* About this exercise: Below are records. Copy every line with "заявку" in it.

* Data:
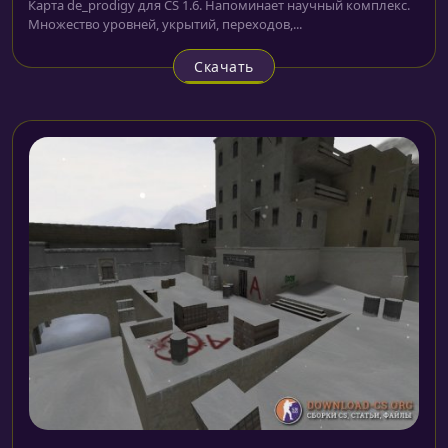
Карта de_prodigy для CS 1.6. Напоминает научный комплекс.
Множество уровней, укрытий, переходов,...
Скачать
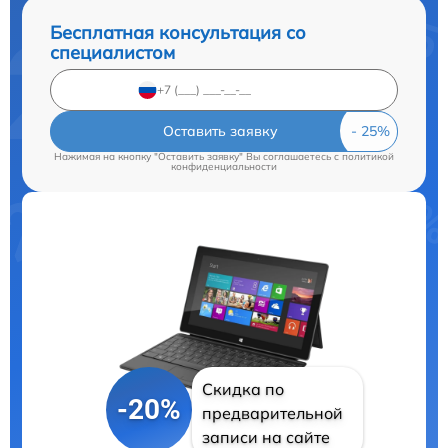
Бесплатная консультация со
специалистом
Оставить заявку
Нажимая на кнопку "Оставить заявку" Вы соглашаетесь c
политикой
конфиденциальности
Скидка по
-20%
предварительной
записи на сайте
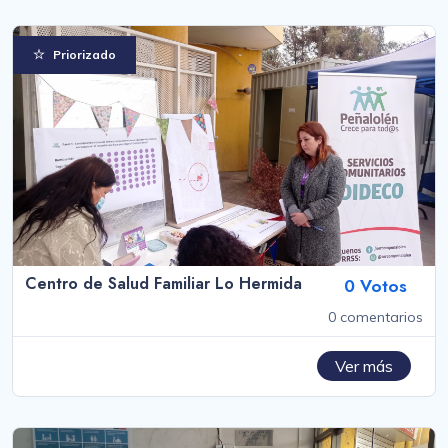
Priorizado
Centro de Salud Familiar Lo Hermida
0 Votos
0 comentarios
Ver más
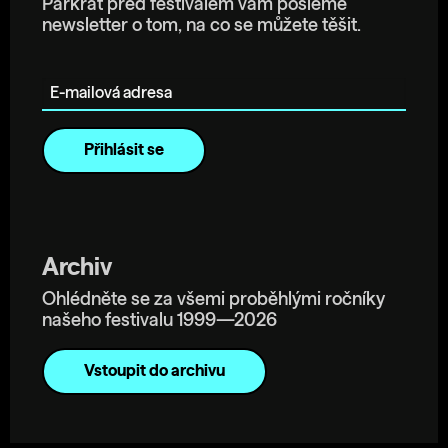
Párkrát před festivalem vám pošleme
newsletter o tom, na co se můžete těšit.
E-mailová adresa
Archiv
Ohlédněte se za všemi proběhlými ročníky
našeho festivalu 1999—2026
Vstoupit do archivu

* Answer to the exercise:
Оставить заявку
Нажимая на кнопку "Оставить заявку" Вы соглашаетесь c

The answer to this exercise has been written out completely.